In those old days, they cooked in the kitchen with a big kettle that 
always hung over the fire. Every day they lit the fire and added 
things to the pot. They ate mostly vegetables and! did not get much 
meat. They would eat the stew for dinner, leaving leftovers in the
pot to get cold over night and then start over the next day. 
Sometimes stew had food in it that had been there for quite a while. 
Hence the rhyme, "Peas porridge hot, peas porridge cold, peas 
porridge in the pot nine days old".. 

Sometimes they could obtain pork, which made them feel quite 
special. When visitors came over, they would hang up their bacon 
to show off. It was a sign of wealth that a man could, "bring home 
the bacon". They would cut off a little to share with guests and 
would all sit around and "chew the fat".

Those with money had plates made of pewter.

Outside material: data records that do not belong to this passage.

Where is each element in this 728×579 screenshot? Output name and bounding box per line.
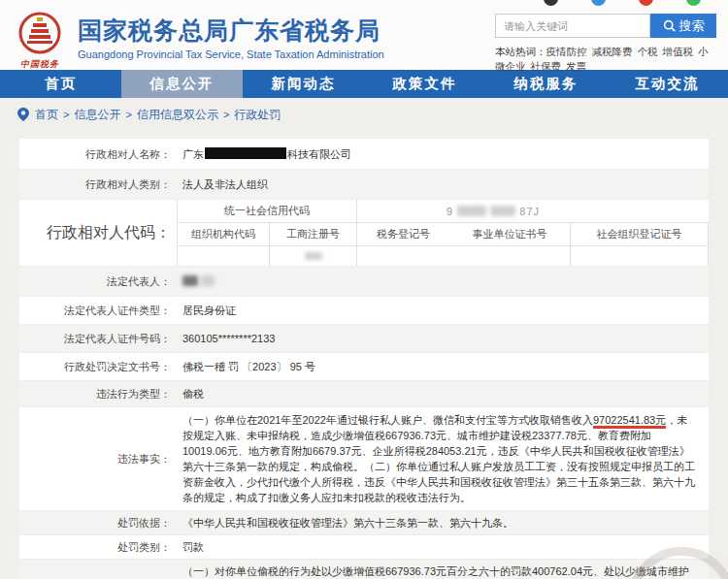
field-label: 处罚类别：	[19, 539, 177, 555]
share-icon-2[interactable]	[591, 0, 606, 6]
hotword-link[interactable]: 疫情防控	[546, 46, 587, 57]
row-penalty-type: 处罚类别： 罚款	[19, 535, 709, 560]
party-category-value: 法人及非法人组织	[177, 177, 709, 192]
uscc-label: 统一社会信用代码	[178, 200, 357, 223]
hotword-link[interactable]: 社保费	[531, 60, 562, 72]
penalty-content-value: （一）对你单位偷税的行为处以少缴增值税667936.73元百分之六十的罚款400…	[177, 560, 709, 579]
basis-value: 《中华人民共和国税收征收管理法》第六十三条第一款、第六十九条。	[177, 515, 709, 531]
highlighted-amount: 97022541.83元	[593, 414, 666, 429]
search-button-label: 搜索	[679, 17, 705, 35]
tax-bureau-logo: 中国税务	[10, 12, 70, 70]
field-label: 法定代表人证件类型：	[19, 303, 177, 318]
row-party-name: 行政相对人名称： 广东科技有限公司	[19, 139, 709, 170]
code-empty-cell	[178, 246, 270, 266]
field-label: 行政相对人代码：	[19, 200, 177, 266]
field-label: 法定代表人证件号码：	[19, 331, 177, 346]
row-violation-type: 违法行为类型： 偷税	[19, 381, 709, 407]
breadcrumb-info-disclosure[interactable]: 信息公开	[74, 107, 120, 123]
field-label: 处罚依据：	[19, 515, 177, 531]
party-name-value: 广东科技有限公司	[177, 146, 709, 162]
search-icon	[663, 19, 676, 32]
code-col-header: 组织机构代码	[178, 223, 270, 246]
row-legal-rep: 法定代表人：	[19, 267, 709, 297]
hotwords-label: 本站热词：	[495, 46, 546, 57]
facts-value: （一）你单位在2021年至2022年通过银行私人账户、微信和支付宝等方式收取销售…	[177, 407, 709, 510]
agency-title: 国家税务总局广东省税务局	[78, 16, 384, 45]
row-id-type: 法定代表人证件类型： 居民身份证	[19, 297, 709, 325]
nav-item-tax-service[interactable]: 纳税服务	[485, 70, 607, 98]
code-empty-cell	[357, 246, 449, 266]
hotword-link[interactable]: 发票	[566, 60, 586, 72]
breadcrumb: 首页 > 信息公开 > 信用信息双公示 > 行政处罚	[0, 98, 728, 131]
breadcrumb-credit-info[interactable]: 信用信息双公示	[137, 107, 218, 123]
share-icon-3[interactable]	[639, 0, 653, 6]
nav-item-home[interactable]: 首页	[0, 70, 121, 98]
penalty-record-table: 行政相对人名称： 广东科技有限公司 行政相对人类别： 法人及非法人组织 行政相对…	[19, 139, 709, 579]
search-bar: 搜索	[495, 14, 716, 38]
id-number-value: 360105********2133	[177, 331, 709, 346]
code-col-header: 税务登记号	[357, 223, 449, 246]
field-label: 行政相对人类别：	[19, 177, 177, 192]
share-icon-4[interactable]	[686, 0, 701, 6]
breadcrumb-home[interactable]: 首页	[35, 107, 58, 123]
hotword-link[interactable]: 减税降费	[592, 46, 633, 57]
hotword-link[interactable]: 个税	[638, 46, 658, 57]
share-icons	[544, 0, 701, 6]
doc-number-value: 佛税一稽 罚 〔2023〕 95 号	[177, 359, 709, 374]
logo-caption: 中国税务	[10, 58, 70, 71]
nav-item-news[interactable]: 新闻动态	[243, 70, 364, 98]
row-penalty-content: 处罚内容： （一）对你单位偷税的行为处以少缴增值税667936.73元百分之六十…	[19, 560, 709, 579]
redaction-blur-box	[182, 275, 198, 286]
code-empty-cell	[449, 246, 571, 266]
search-button[interactable]: 搜索	[650, 14, 716, 38]
breadcrumb-admin-penalty[interactable]: 行政处罚	[234, 107, 281, 123]
main-nav: 首页 信息公开 新闻动态 政策文件 纳税服务 互动交流	[0, 70, 728, 98]
penalty-type-value: 罚款	[177, 539, 709, 555]
share-icon-1[interactable]	[544, 0, 558, 6]
agency-title-block: 国家税务总局广东省税务局 Guangdong Provincial Tax Se…	[78, 12, 384, 70]
row-facts: 违法事实： （一）你单位在2021年至2022年通过银行私人账户、微信和支付宝等…	[19, 407, 709, 511]
field-label: 违法行为类型：	[19, 386, 177, 402]
nav-item-interaction[interactable]: 互动交流	[607, 70, 728, 98]
legal-rep-value	[177, 273, 709, 289]
code-col-header: 社会组织登记证号	[571, 223, 709, 246]
row-party-category: 行政相对人类别： 法人及非法人组织	[19, 170, 709, 200]
code-empty-cell	[270, 246, 357, 266]
breadcrumb-separator: >	[223, 109, 229, 120]
nav-item-policy[interactable]: 政策文件	[364, 70, 485, 98]
field-label: 行政相对人名称：	[19, 146, 177, 162]
uscc-value: 9 87J	[357, 200, 709, 223]
row-party-code: 行政相对人代码： 统一社会信用代码 9 87J 组织机构代码 工商注册号 税务登…	[19, 200, 709, 267]
redaction-blur-box	[305, 252, 322, 260]
search-input[interactable]	[495, 14, 650, 38]
hotwords: 本站热词：疫情防控减税降费个税增值税小微企业社保费发票	[495, 45, 716, 74]
redaction-blur-box	[490, 206, 515, 216]
top-strip	[0, 0, 728, 8]
field-label: 违法事实：	[19, 451, 177, 466]
redaction-black-box	[205, 147, 286, 159]
field-label: 法定代表人：	[19, 273, 177, 289]
row-basis: 处罚依据： 《中华人民共和国税收征收管理法》第六十三条第一款、第六十九条。	[19, 511, 709, 535]
code-empty-cell	[571, 246, 709, 266]
code-col-header: 事业单位证书号	[449, 223, 571, 246]
id-type-value: 居民身份证	[177, 303, 709, 318]
agency-subtitle: Guangdong Provincial Tax Service, State …	[78, 48, 384, 60]
violation-type-value: 偷税	[177, 386, 709, 402]
party-code-subtable: 统一社会信用代码 9 87J 组织机构代码 工商注册号 税务登记号 事业单位证书…	[177, 200, 709, 266]
site-header: 中国税务 国家税务总局广东省税务局 Guangdong Provincial T…	[0, 8, 728, 70]
breadcrumb-separator: >	[63, 109, 69, 120]
code-col-header: 工商注册号	[270, 223, 357, 246]
redaction-blur-box	[457, 206, 486, 216]
breadcrumb-separator: >	[125, 109, 131, 120]
field-label: 行政处罚决定文书号：	[19, 359, 177, 374]
nav-item-info-disclosure[interactable]: 信息公开	[121, 70, 243, 98]
location-pin-icon	[17, 108, 29, 121]
hotword-link[interactable]: 增值税	[663, 46, 694, 57]
redaction-blur-box	[201, 275, 215, 286]
emblem-icon	[18, 12, 61, 54]
row-id-number: 法定代表人证件号码： 360105********2133	[19, 325, 709, 353]
row-doc-number: 行政处罚决定文书号： 佛税一稽 罚 〔2023〕 95 号	[19, 353, 709, 381]
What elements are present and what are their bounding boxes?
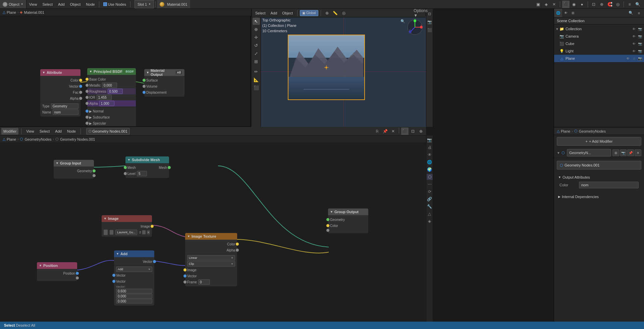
rptab-filter[interactable]: ⊞ (570, 9, 576, 17)
vp-global-btn[interactable]: ▣ Global (300, 10, 318, 16)
menu-object[interactable]: Object (67, 0, 84, 8)
engine-select[interactable]: ⊙ Object ▼ (0, 0, 26, 8)
vp-move-tool[interactable]: ✛ (253, 34, 260, 41)
snap-icon[interactable]: 🧲 (606, 1, 613, 8)
prop-icon-constraints[interactable]: 🔗 (427, 196, 433, 202)
light-vis-render[interactable]: 📷 (637, 49, 643, 53)
ne-bc-plane[interactable]: Plane (7, 137, 16, 141)
matout-volume-socket[interactable] (143, 85, 146, 88)
collection-vis-eye[interactable]: 👁 (631, 27, 637, 31)
vp-measure-btn[interactable]: 📏 (332, 9, 339, 17)
render2-icon-btn[interactable]: ◈ (542, 1, 550, 8)
vp-rotate-tool[interactable]: ↺ (253, 42, 260, 49)
search-icon[interactable]: 🔍 (634, 1, 641, 8)
prop-icon-data[interactable]: △ (427, 211, 433, 217)
imgtex-frame-field[interactable]: 0 (198, 279, 210, 285)
render-icon-btn[interactable]: ▣ (534, 1, 542, 8)
pbsdf-basecolor-socket[interactable] (86, 78, 89, 81)
image-out-socket[interactable] (151, 225, 154, 228)
ne-modifier-menu[interactable]: Modifier (1, 128, 18, 135)
add-z-field[interactable]: 0.000 (116, 299, 152, 303)
mod-close-btn[interactable]: ✕ (635, 149, 641, 156)
cube-vis-render[interactable]: 📷 (637, 42, 643, 46)
prop-icon-object[interactable]: ⬡ (427, 174, 433, 180)
position-extra-socket[interactable] (76, 277, 79, 280)
proportional-icon[interactable]: ◎ (614, 1, 622, 8)
viewport-shading-material[interactable]: ◉ (570, 1, 578, 8)
color-attr-value[interactable]: nom (579, 182, 639, 188)
vp-annotate-tool[interactable]: ✏ (253, 68, 260, 75)
camera-vis-render[interactable]: 📷 (637, 35, 643, 38)
gi-extra-socket[interactable] (93, 174, 96, 177)
matout-target-field[interactable]: All (175, 70, 182, 75)
collection-vis-render[interactable]: 📷 (637, 27, 643, 31)
tree-row-plane[interactable]: △ Plane 👁 ☆ 📷 (554, 55, 644, 62)
matout-surface-socket[interactable] (143, 79, 146, 82)
image-close-btn[interactable]: ✕ (147, 230, 150, 234)
ne-pin-btn[interactable]: 📌 (381, 128, 389, 135)
overlay-icon[interactable]: ⊡ (590, 1, 597, 8)
subdiv-level-socket[interactable] (124, 172, 127, 175)
menu-node[interactable]: Node (83, 0, 97, 8)
prop-icon-particles[interactable]: ⋯ (427, 181, 433, 187)
pbsdf-subsurface-socket[interactable] (86, 116, 89, 119)
gout-geometry-socket[interactable] (326, 218, 329, 221)
add-vec2-socket[interactable] (112, 280, 115, 283)
prop-icon-modifier[interactable]: 🔧 (427, 203, 433, 209)
ne-select-menu[interactable]: Select (38, 128, 52, 135)
pbsdf-alpha-field[interactable]: 1.000 (99, 101, 114, 106)
ne-copy-btn[interactable]: ⎘ (373, 128, 381, 135)
pbsdf-roughness-socket[interactable] (86, 90, 89, 93)
modifier-name-btn[interactable]: GeometryN... (567, 149, 611, 156)
gout-extra-socket[interactable] (326, 229, 329, 232)
subdiv-mesh-in-socket[interactable] (124, 166, 127, 169)
vp-render-toggle[interactable]: ⬛ (426, 26, 433, 34)
settings-icon-btn[interactable]: ✕ (550, 1, 558, 8)
gi-geometry-socket[interactable] (93, 170, 96, 173)
ne-snap-btn[interactable]: ⊕ (417, 128, 425, 135)
vp-add-menu[interactable]: Add (269, 10, 279, 16)
rp-search-btn[interactable]: 🔍 (627, 9, 635, 17)
ne-bc-gn2[interactable]: Geometry Nodes.001 (60, 137, 95, 141)
gout-color-socket[interactable] (326, 224, 329, 227)
vp-add-cube-tool[interactable]: ⬛ (253, 84, 260, 91)
prop-icon-world[interactable]: 🌍 (427, 167, 433, 173)
imgtex-image-socket[interactable] (183, 269, 186, 272)
vp-object-menu[interactable]: Object (280, 10, 295, 16)
add-x-field[interactable]: 0.600 (116, 289, 152, 293)
output-attr-header[interactable]: ▼ Output Attributes (557, 174, 641, 181)
pbsdf-roughness-field[interactable]: 0.500 (108, 89, 123, 94)
add-modifier-btn[interactable]: + + Add Modifier (557, 137, 641, 146)
prop-icon-render[interactable]: 📷 (427, 137, 433, 143)
ne-view-menu[interactable]: View (24, 128, 36, 135)
viewport-shading-render[interactable]: ● (578, 1, 586, 8)
image-browse-btn[interactable] (142, 230, 145, 234)
attr-alpha-socket[interactable] (79, 97, 82, 100)
menu-add[interactable]: Add (55, 0, 67, 8)
mod-render-btn[interactable]: 📷 (620, 149, 627, 156)
imgtex-color-socket[interactable] (236, 243, 239, 246)
vp-measure-tool[interactable]: 📐 (253, 76, 260, 83)
pbsdf-metallic-socket[interactable] (86, 84, 89, 87)
plane-vis-restrict[interactable]: ☆ (631, 57, 637, 60)
vp-select-menu[interactable]: Select (253, 10, 268, 16)
pbsdf-ior-field[interactable]: 1.455 (97, 95, 112, 100)
ne-bc-gn[interactable]: GeometryNodes (24, 137, 51, 141)
matout-displacement-socket[interactable] (143, 91, 146, 94)
rp-filter-btn[interactable]: ≡ (635, 9, 643, 17)
pbsdf-normal-socket[interactable] (86, 110, 89, 113)
imgtex-clip-field[interactable]: Clip ▼ (187, 261, 235, 267)
pbsdf-metallic-field[interactable]: 0.000 (102, 83, 117, 88)
tree-row-light[interactable]: 💡 Light 👁 📷 (554, 47, 644, 55)
gizmo-icon[interactable]: ⊕ (598, 1, 605, 8)
imgtex-frame-socket[interactable] (183, 281, 186, 284)
subdiv-mesh-out-socket[interactable] (168, 166, 171, 169)
vp-select-tool[interactable]: ↖ (253, 17, 260, 25)
add-mode-field[interactable]: Add ▼ (116, 267, 152, 272)
ne-shading-btn[interactable]: ⬛ (401, 128, 409, 135)
vp-proportional-btn[interactable]: ◎ (340, 9, 347, 17)
rptab-scene[interactable]: 🌐 (554, 9, 562, 17)
image-name-field[interactable]: Laurent_Gu... (115, 230, 137, 235)
material-selector[interactable]: Material.001 (157, 0, 190, 8)
light-vis-eye[interactable]: 👁 (631, 49, 637, 53)
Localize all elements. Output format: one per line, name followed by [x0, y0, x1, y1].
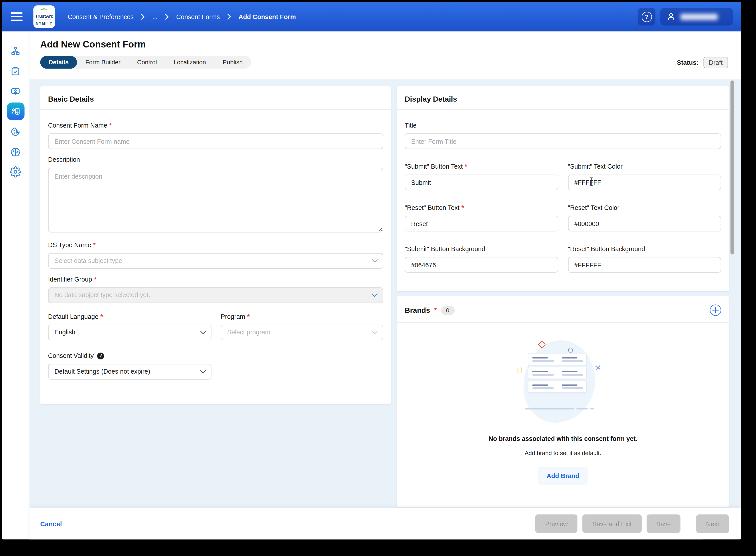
breadcrumb-consent-forms[interactable]: Consent Forms — [176, 13, 220, 21]
brands-count-badge: 0 — [441, 306, 455, 315]
id-card-person-icon — [10, 85, 21, 97]
sidebar-item-consent-forms[interactable] — [7, 103, 25, 120]
brands-empty-illustration — [397, 340, 729, 431]
description-textarea[interactable] — [48, 168, 383, 233]
ds-type-select[interactable]: Select data subject type — [48, 253, 383, 269]
logo-trustarc-text: TrustArc — [35, 13, 53, 19]
save-and-exit-button[interactable]: Save and Exit — [583, 514, 642, 533]
top-navigation-bar: TrustArc NYMITY Consent & Preferences ..… — [2, 2, 741, 32]
trustarc-nymity-logo: TrustArc NYMITY — [33, 5, 55, 28]
rectangle-decoration-icon — [518, 367, 522, 373]
consent-form-name-input[interactable] — [48, 133, 383, 149]
reset-button-background-input[interactable] — [568, 257, 721, 273]
status-badge: Draft — [703, 57, 728, 68]
brands-panel: Brands * 0 — [397, 296, 729, 507]
submit-button-text-input[interactable] — [405, 175, 558, 190]
tab-control[interactable]: Control — [129, 56, 165, 69]
consent-validity-select[interactable]: Default Settings (Does not expire) — [48, 364, 211, 380]
brand-card-placeholder — [528, 353, 587, 365]
clipboard-check-icon — [10, 65, 21, 77]
brands-title: Brands — [405, 306, 430, 314]
question-mark-icon: ? — [642, 11, 652, 22]
sidebar-item-cookie-consent[interactable] — [7, 123, 25, 140]
help-button[interactable]: ? — [638, 8, 655, 26]
tab-publish[interactable]: Publish — [215, 56, 251, 69]
tab-details[interactable]: Details — [40, 56, 77, 69]
add-brand-button[interactable]: Add Brand — [538, 467, 588, 485]
chevron-down-icon — [200, 331, 206, 335]
chevron-down-icon — [200, 370, 206, 374]
breadcrumb: Consent & Preferences ... Consent Forms … — [68, 13, 296, 21]
cancel-link[interactable]: Cancel — [40, 520, 62, 527]
submit-text-color-input[interactable] — [568, 175, 721, 190]
info-icon[interactable]: i — [97, 352, 104, 359]
program-select[interactable]: Select program — [221, 324, 383, 340]
default-language-select[interactable]: English — [48, 324, 211, 340]
form-title-label: Title — [405, 121, 721, 129]
consent-validity-label: Consent Validity i — [48, 352, 383, 359]
user-account-button[interactable] — [660, 8, 733, 26]
identifier-group-select: No data subject type selected yet. — [48, 287, 383, 303]
reset-button-text-label: "Reset" Button Text* — [405, 204, 558, 211]
status: Status: Draft — [677, 57, 728, 68]
gear-icon — [10, 166, 21, 177]
basic-details-panel: Basic Details Consent Form Name* Descrip… — [40, 86, 391, 404]
breadcrumb-consent-preferences[interactable]: Consent & Preferences — [68, 13, 134, 21]
app-window: TrustArc NYMITY Consent & Preferences ..… — [2, 2, 741, 540]
brain-icon — [10, 146, 21, 157]
vertical-scrollbar-thumb[interactable] — [730, 80, 734, 254]
next-button[interactable]: Next — [696, 514, 729, 533]
description-label: Description — [48, 156, 383, 163]
basic-details-title: Basic Details — [40, 86, 391, 110]
form-title-input[interactable] — [405, 133, 721, 149]
main-content: Add New Consent Form Details Form Builde… — [30, 31, 741, 540]
chevron-down-icon — [371, 293, 378, 298]
submit-text-color-label: "Submit" Text Color — [568, 163, 721, 170]
identifier-group-label: Identifier Group* — [48, 276, 383, 283]
display-details-title: Display Details — [397, 86, 729, 110]
sidebar-item-settings[interactable] — [7, 163, 25, 181]
submit-button-text-label: "Submit" Button Text* — [405, 163, 558, 170]
reset-text-color-label: "Reset" Text Color — [568, 204, 721, 211]
circle-decoration-icon — [568, 348, 573, 352]
chevron-right-icon — [141, 14, 145, 20]
sidebar-item-org-structure[interactable] — [7, 42, 25, 60]
page-header: Add New Consent Form Details Form Builde… — [30, 31, 741, 79]
consent-form-name-label: Consent Form Name* — [48, 121, 383, 129]
breadcrumb-collapsed[interactable]: ... — [152, 13, 158, 21]
content-scroll-area: Basic Details Consent Form Name* Descrip… — [30, 79, 741, 508]
reset-button-text-input[interactable] — [405, 216, 558, 232]
reset-text-color-input[interactable] — [568, 216, 721, 232]
user-name-redacted — [681, 13, 718, 20]
sidebar-item-assessments[interactable] — [7, 62, 25, 80]
tab-localization[interactable]: Localization — [165, 56, 214, 69]
cookie-icon — [10, 126, 21, 137]
program-label: Program* — [221, 313, 383, 320]
logo-leaf-icon — [40, 7, 48, 13]
preview-button[interactable]: Preview — [535, 514, 578, 533]
brand-card-placeholder — [528, 367, 587, 379]
default-language-label: Default Language* — [48, 313, 211, 320]
sidebar-item-intelligence[interactable] — [7, 143, 25, 161]
footer-action-bar: Cancel Preview Save and Exit Save Next — [30, 508, 741, 540]
display-details-panel: Display Details Title "Submit" Button Te… — [397, 86, 729, 291]
submit-button-background-label: "Submit" Button Background — [405, 245, 558, 252]
chevron-down-icon — [372, 259, 378, 263]
chevron-right-icon — [165, 14, 169, 20]
left-sidebar — [2, 31, 30, 540]
breadcrumb-add-consent-form: Add Consent Form — [238, 13, 296, 21]
consent-form-icon — [10, 106, 21, 117]
save-button[interactable]: Save — [646, 514, 681, 533]
topbar-actions: ? — [638, 8, 733, 26]
brands-empty-title: No brands associated with this consent f… — [397, 435, 729, 442]
submit-button-background-input[interactable] — [405, 257, 558, 273]
tab-form-builder[interactable]: Form Builder — [77, 56, 129, 69]
reset-button-background-label: "Reset" Button Background — [568, 245, 721, 252]
brand-card-placeholder — [528, 381, 587, 393]
hamburger-menu-icon[interactable] — [11, 12, 23, 21]
chevron-right-icon — [227, 14, 231, 20]
form-step-tabs: Details Form Builder Control Localizatio… — [40, 56, 251, 69]
sidebar-item-data-subjects[interactable] — [7, 82, 25, 100]
add-brand-plus-icon[interactable] — [710, 305, 721, 316]
ds-type-name-label: DS Type Name* — [48, 241, 383, 248]
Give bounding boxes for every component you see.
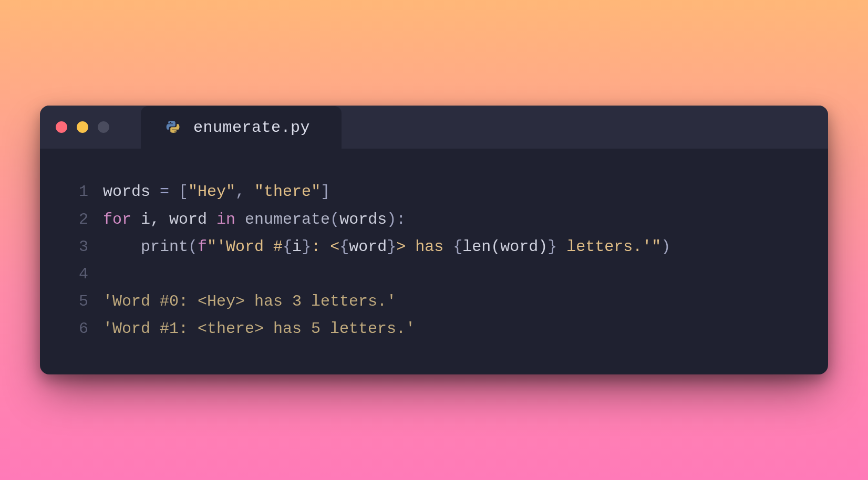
- code-line: 3 print(f"'Word #{i}: <{word}> has {len(…: [61, 233, 807, 260]
- traffic-maximize-icon[interactable]: [98, 121, 109, 133]
- output-text: 'Word #0: <Hey> has 3 letters.': [103, 288, 396, 315]
- code-token: (: [188, 233, 198, 260]
- traffic-lights: [56, 121, 109, 133]
- line-number: 6: [61, 315, 88, 342]
- code-line: 4: [61, 260, 807, 288]
- editor-window: enumerate.py 1 words = ["Hey", "there"] …: [40, 106, 828, 374]
- code-token: enumerate: [245, 206, 330, 233]
- code-token: }: [387, 233, 396, 260]
- code-token: "there": [254, 178, 321, 205]
- tab-filename: enumerate.py: [193, 119, 310, 137]
- line-number: 5: [61, 288, 88, 315]
- code-token: [: [179, 178, 188, 205]
- line-number: 3: [61, 233, 88, 260]
- python-icon: [165, 120, 181, 135]
- code-token: len(word): [462, 233, 547, 260]
- code-token: ]: [321, 178, 330, 205]
- code-line: 5 'Word #0: <Hey> has 3 letters.': [61, 288, 807, 315]
- code-token: print: [141, 233, 188, 260]
- code-token: "'Word #: [207, 233, 283, 260]
- code-editor[interactable]: 1 words = ["Hey", "there"] 2 for i, word…: [40, 149, 828, 374]
- tab-active[interactable]: enumerate.py: [141, 106, 342, 149]
- line-number: 2: [61, 206, 88, 233]
- code-token: {: [453, 233, 462, 260]
- code-line: 2 for i, word in enumerate(words):: [61, 206, 807, 233]
- code-token: {: [283, 233, 292, 260]
- code-token: ,: [235, 178, 254, 205]
- code-token: : <: [311, 233, 339, 260]
- code-token: i, word: [131, 206, 216, 233]
- code-token: for: [103, 206, 131, 233]
- code-token: letters.'": [557, 233, 661, 260]
- traffic-close-icon[interactable]: [56, 121, 67, 133]
- code-token: "Hey": [188, 178, 235, 205]
- code-token: =: [160, 178, 169, 205]
- code-token: > has: [396, 233, 453, 260]
- line-number: 1: [61, 178, 88, 205]
- code-token: (: [330, 206, 339, 233]
- code-token: f: [198, 233, 207, 260]
- output-text: 'Word #1: <there> has 5 letters.': [103, 315, 415, 342]
- code-token: ):: [387, 206, 406, 233]
- code-token: i: [292, 233, 302, 260]
- code-token: words: [339, 206, 387, 233]
- line-number: 4: [61, 260, 88, 288]
- code-line: 1 words = ["Hey", "there"]: [61, 178, 807, 205]
- code-token: words: [103, 178, 160, 205]
- code-token: in: [216, 206, 235, 233]
- code-token: ): [661, 233, 670, 260]
- traffic-minimize-icon[interactable]: [77, 121, 88, 133]
- code-line: 6 'Word #1: <there> has 5 letters.': [61, 315, 807, 342]
- code-token: }: [547, 233, 557, 260]
- code-token: word: [349, 233, 387, 260]
- code-token: [235, 206, 245, 233]
- code-token: }: [302, 233, 311, 260]
- code-token: [103, 233, 141, 260]
- titlebar: enumerate.py: [40, 106, 828, 149]
- code-token: [169, 178, 179, 205]
- code-token: {: [339, 233, 349, 260]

Food with high acid 
content caused some of the lead to leach onto the food, causing lead 
poisoning> death. This happened most often with tomatoes, so for 
the next 400 years or so, tomatoes were considered poisonous. 

Bread was divided according to status. Workers got the burnt 
bottom of the loaf, the family got the middle, and guests got the 
top, or the "upper crust". 

Lead cups were used to drink al e or whisky. The combination 
would sometimes knock the imbibers out for a couple of days. 
Someone walking along the road would take them for dead and 
prepare them for burial. They were laid out on the kitchen table 
for a couple of days and the family would gather around and eat 
and drink and wait and see if they would wake up. Hence the 
custom of holding a wake. 

England is old and small and the local folks started running out 
of places to bury people. So they would dig up coffins and would
take the bones to a bone-house, and reuse the grave. When 
reopening these coffins, 1 out of 25 coffins were found to have 
scratch marks on the inside and they realized they had been burying 
people alive. So they would tie a string on the wrist of the corpse, 
lead it through the coffin and up through the ground and tie it to a 
bell. Someone would have to sit out in the graveyard all night 
("the graveyard shift") to listen for the bell; thus, someone could 
be, "saved by the bell" or was considered a ..."dead ringer".


----------



## MarineFish (Mar 6, 2006)

wow sue thats great i have learned all i need for one day now....


----------



## dolphinkid (Jan 26, 2006)

*lol thats awsome sue! thanks for sharin!! :mrgreen: *


----------



## Guest (Jul 1, 2006)

that';s really cool. except the stuff about bathing, which is very disgusting. I knew they didnt bath often, but i didnt know it was annually. :shock: lol


----------